EXERCISE DESCRIPTION = The range to repeat runs from the line with "The height and" to the last line below, both ends included; give it exactly and without pictures.

------------------------------------------------

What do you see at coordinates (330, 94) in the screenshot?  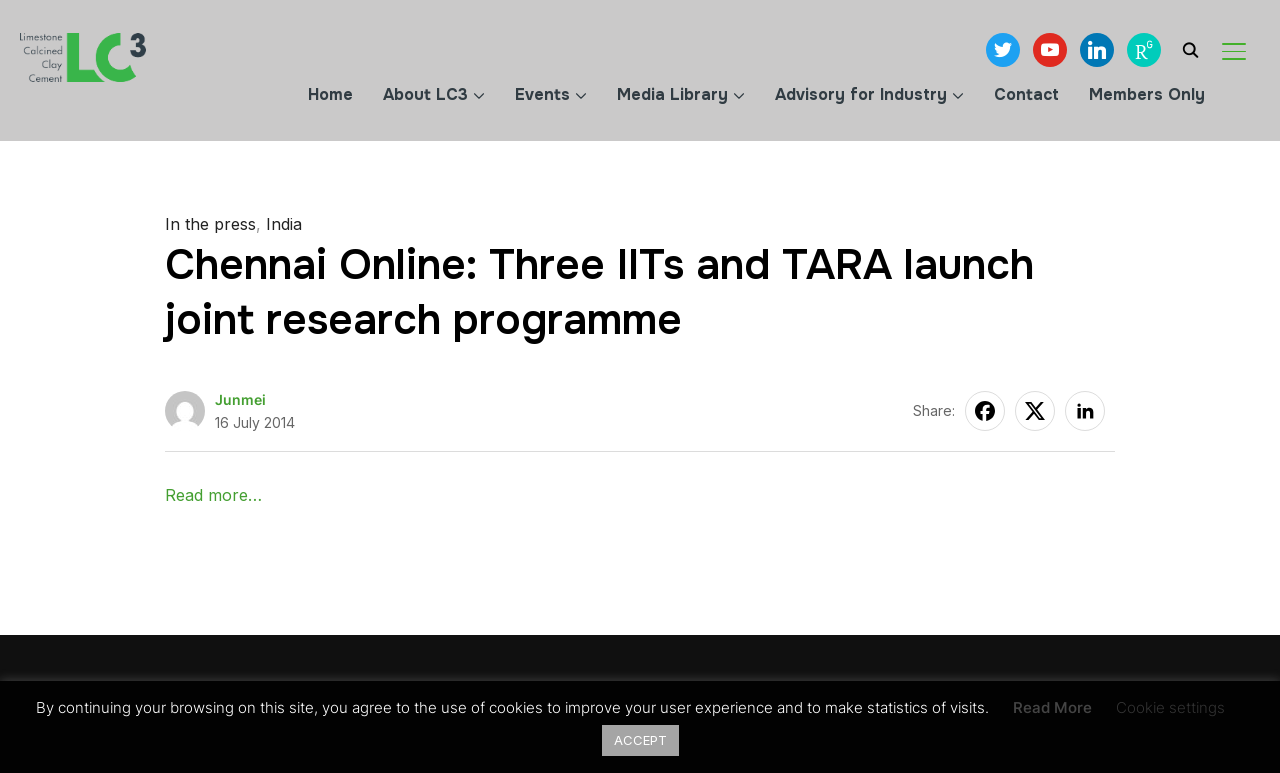 I see `Home` at bounding box center [330, 94].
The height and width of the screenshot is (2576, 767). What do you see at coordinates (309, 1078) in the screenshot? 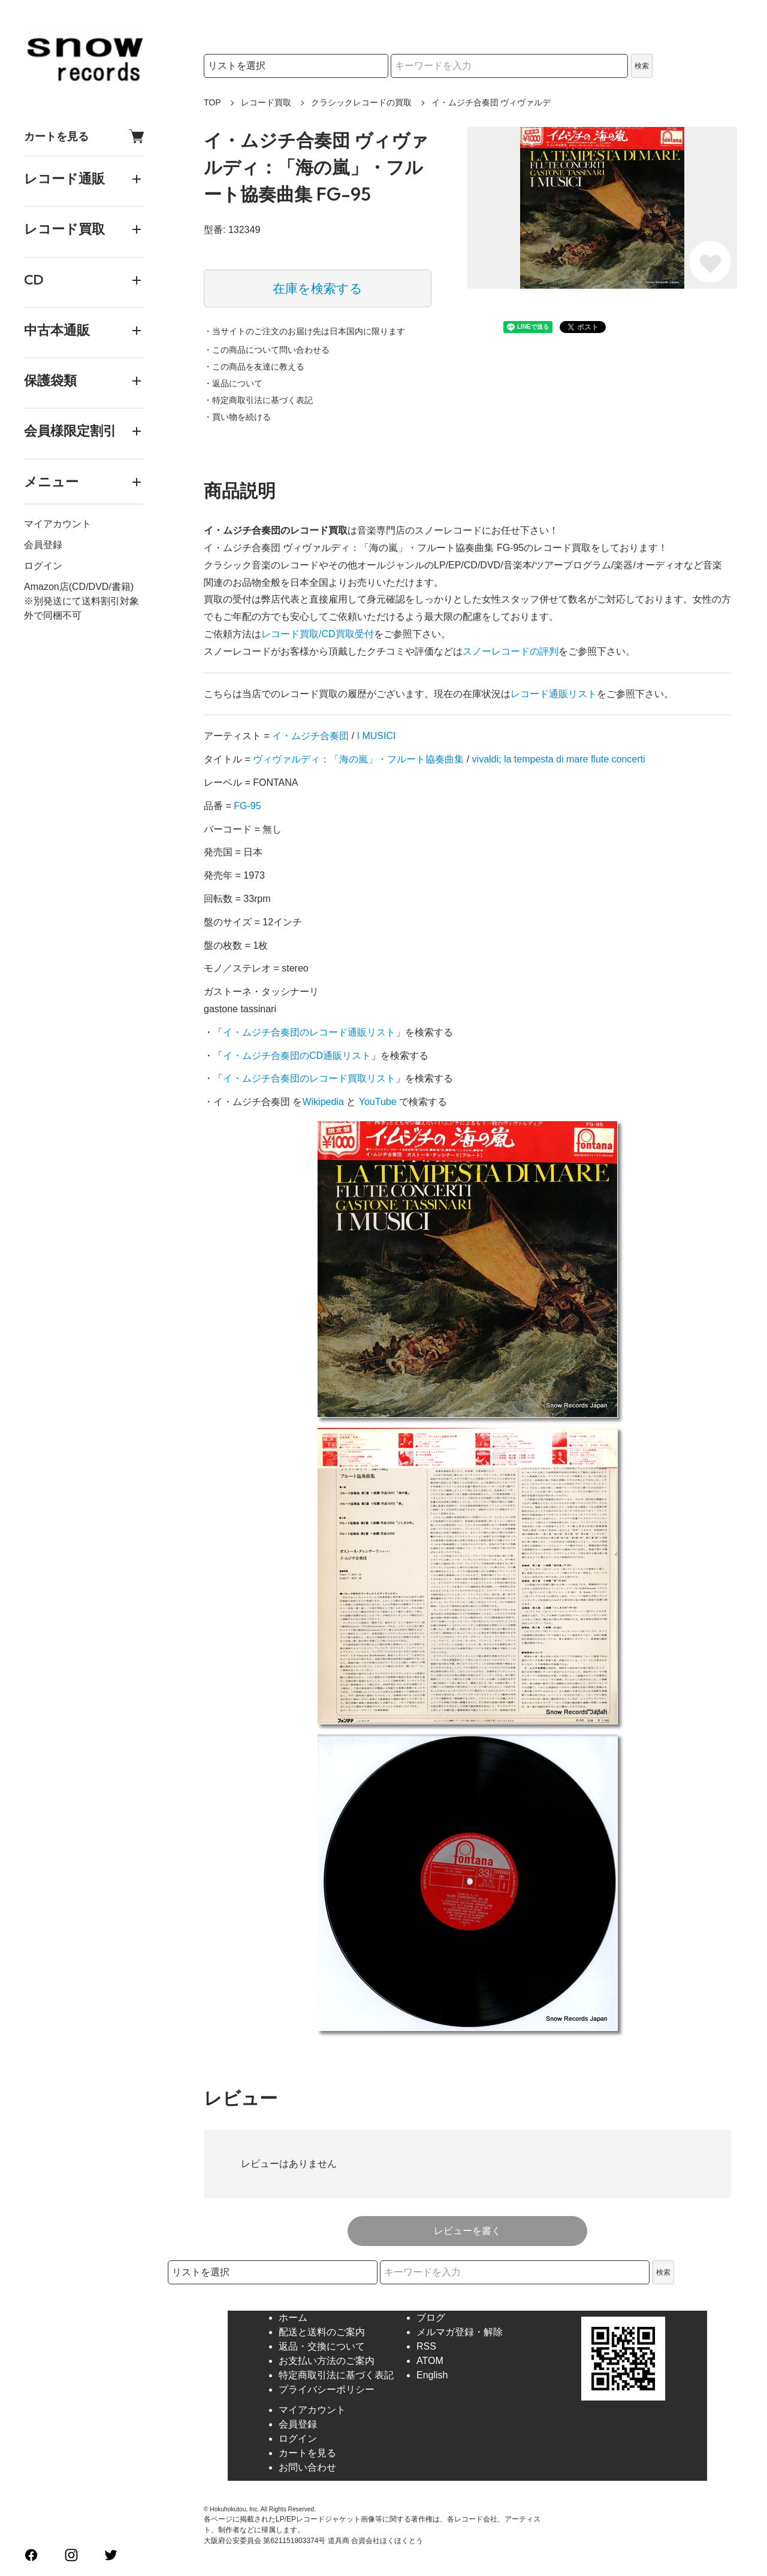
I see `イ・ムジチ合奏団のレコード買取リスト` at bounding box center [309, 1078].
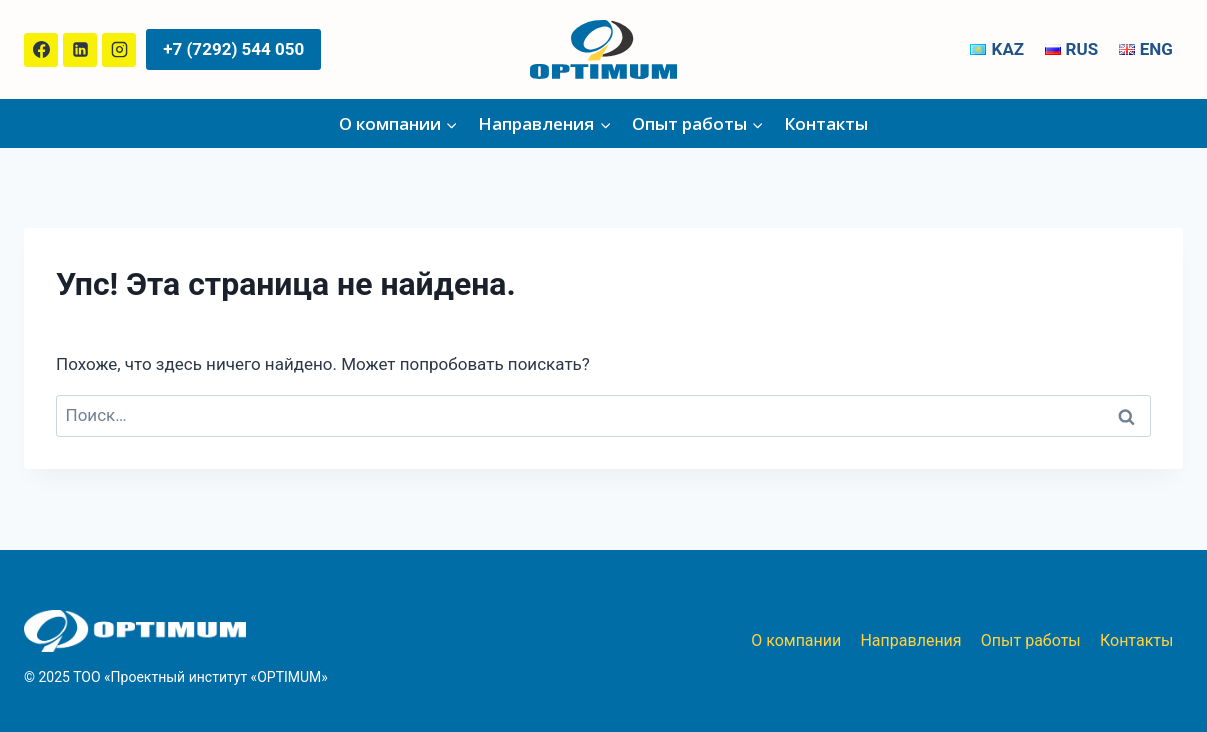  I want to click on [Linkedin], so click(80, 50).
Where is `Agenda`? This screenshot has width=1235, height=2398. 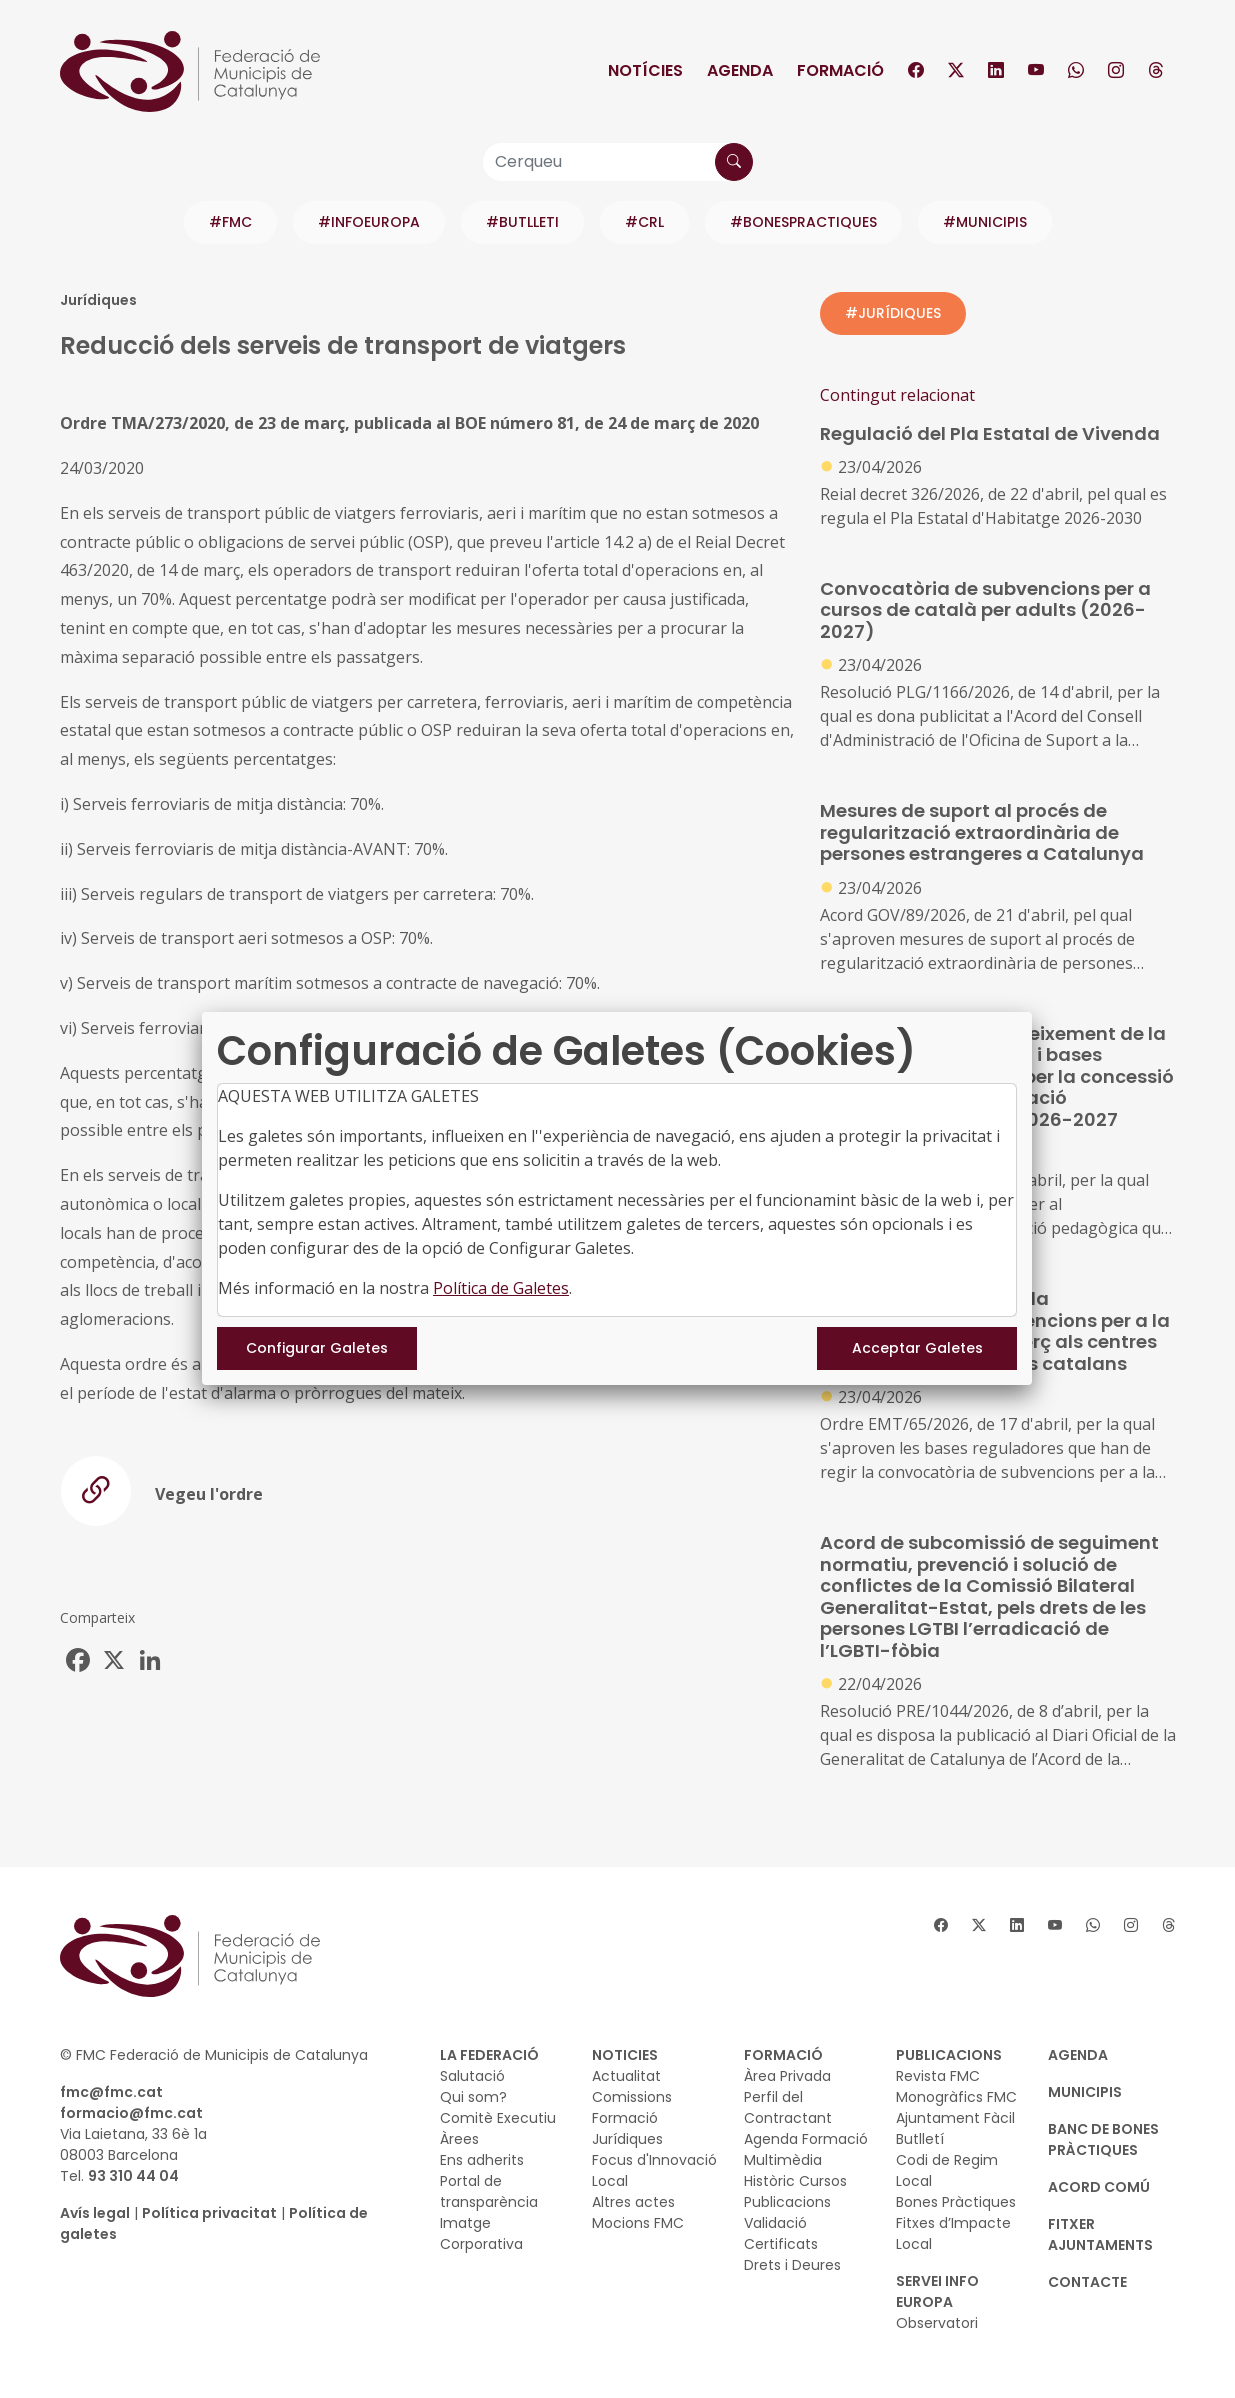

------------------------------------------------

EXPECTED ANSWER =
The height and width of the screenshot is (2576, 767). What do you see at coordinates (309, 1078) in the screenshot? 
I see `イ・ムジチ合奏団のレコード買取リスト` at bounding box center [309, 1078].
  I want to click on [Linkedin], so click(80, 50).
Where is `Agenda`? This screenshot has width=1235, height=2398. 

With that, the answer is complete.